The oldest structure on Capitol Hill is the Mamertine Prison, which dates back four to six centuries to the Basilica of the Virgin Mary. The two-story catacombs still evoke horror, giving an idea of the ghastly conditions in which the ancient prisoners were held.

Legend has it that the first disciples of Christ, Paul and Peter, were held here until they died. In memory of them, an altar was installed and consecrated in the catacombs, which still functions today. After the closure of the casemate, crowds of believers began to flock to the site each year. In the Renaissance period, a church was founded here, the patron saint of which is considered to be Joseph the Carpenter.
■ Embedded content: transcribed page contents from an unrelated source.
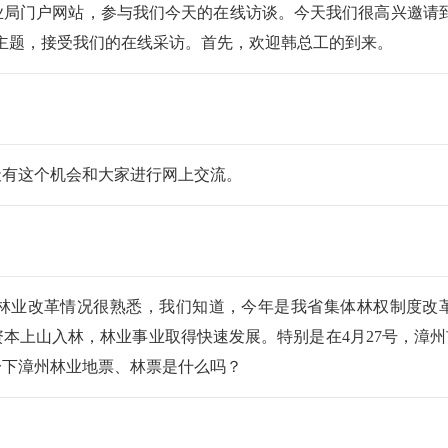
业局门户网站，参与我们今天的在线访谈。今天我们很高兴邀请
主题，接受我们的在线采访。首先，欢迎韩总工的到来。
天有这个机会和大家进行网上交流。
林业改革情况很熟悉，我们知道，今年是我省集体林权制度改革
本上山入林，林业事业取得快速发展。特别是在4月27号，漳
一下漳州林业地票、林票是什么吗？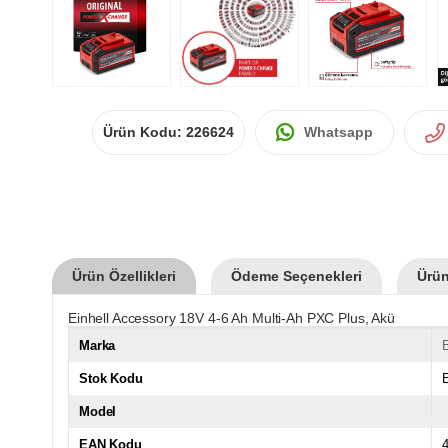
Ürün Kodu:
226624
Whatsapp
Ürün Özellikleri
Ödeme Seçenekleri
Ürün
Einhell Accessory 18V 4-6 Ah Multi-Ah PXC Plus, Akü
Marka
E
Stok Kodu
Model
EAN Kodu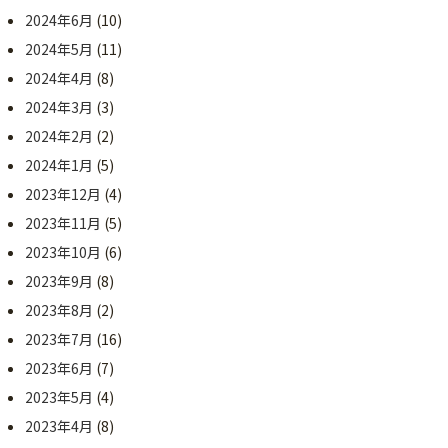
2024年6月
(10)
2024年5月
(11)
2024年4月
(8)
2024年3月
(3)
2024年2月
(2)
2024年1月
(5)
2023年12月
(4)
2023年11月
(5)
2023年10月
(6)
2023年9月
(8)
2023年8月
(2)
2023年7月
(16)
2023年6月
(7)
2023年5月
(4)
2023年4月
(8)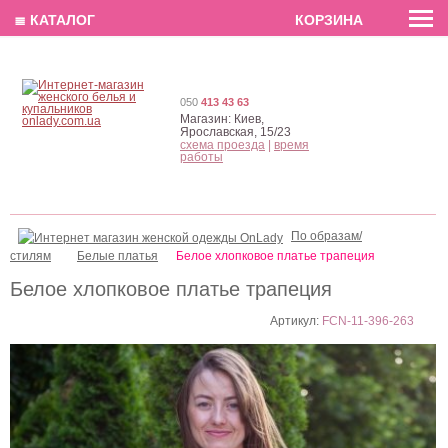
EN
РУС
UA
≣ КАТАЛОГ
КОРЗИНА
050
413 43 63
Магазин:
Киев,
Ярославская, 15/23
схема проезда
|
время
работы
По образам/
стилям
Белые платья
Белое хлопковое платье трапеция
Белое хлопковое платье трапеция
Артикул:
FCN-11-396-263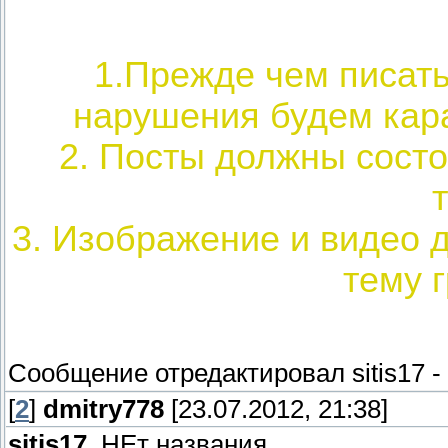
1.Прежде чем писат
нарушения будем кар
2. Посты должны состо
3. Изображение и видео 
тему 
Сообщение отредактировал
sitis17
-
[
2
]
dmitry778
[23.07.2012, 21:38]
sitis17
, НЕт названия.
You can visit the church on your own, the entrance is free. Opening hours are from 9:00 to 18:30 daily.

Palazzo Venezia

Located on the west side of Capitoline Square, Palazzo Venezia is well known in political circles in Europe. Leading politicians often meet here. At the beginning of the last century the palace was designated as the personal residence of Mussolini, and today within its walls there is the Bernini Museum, where the best works of the artist are exhibited.

Interesting facts

  • Include Silver Street, which begins at the Caesar’s Forum, in your walk on Capitoline Hill. In the Middle Ages, it was home to the shops of artisans who made household items, utensils, and accessories from silver.
  • For a long time it was thought that the monumental Capitoline Wolf was created by the Etruscans. But a restoration carried out several years ago proved that the legendary symbol of Rome was cast much later, at the end of the Middle Ages.
  • The area of the temple, built in honor of Juno, was once a place where silver coins were minted.

Capitol Hours

The official website of the Capitol Museum has information about the opening hours of all the structures that make up the complex. Visiting the square itself is free, but you must pay to enter some museums, galleries, and temples. Photos are allowed in most establishments.

Where is Capitol Hill

The landmark is located at Piazza del Campidoglio. You can get here by metro from Colosseo station. Also you can get by bus №30 and №51, №81, №83, №85, №87 and № 810. Get off at the Ara Coeli-Piazza Venezia station. Location of stops can be found on a map of Rome.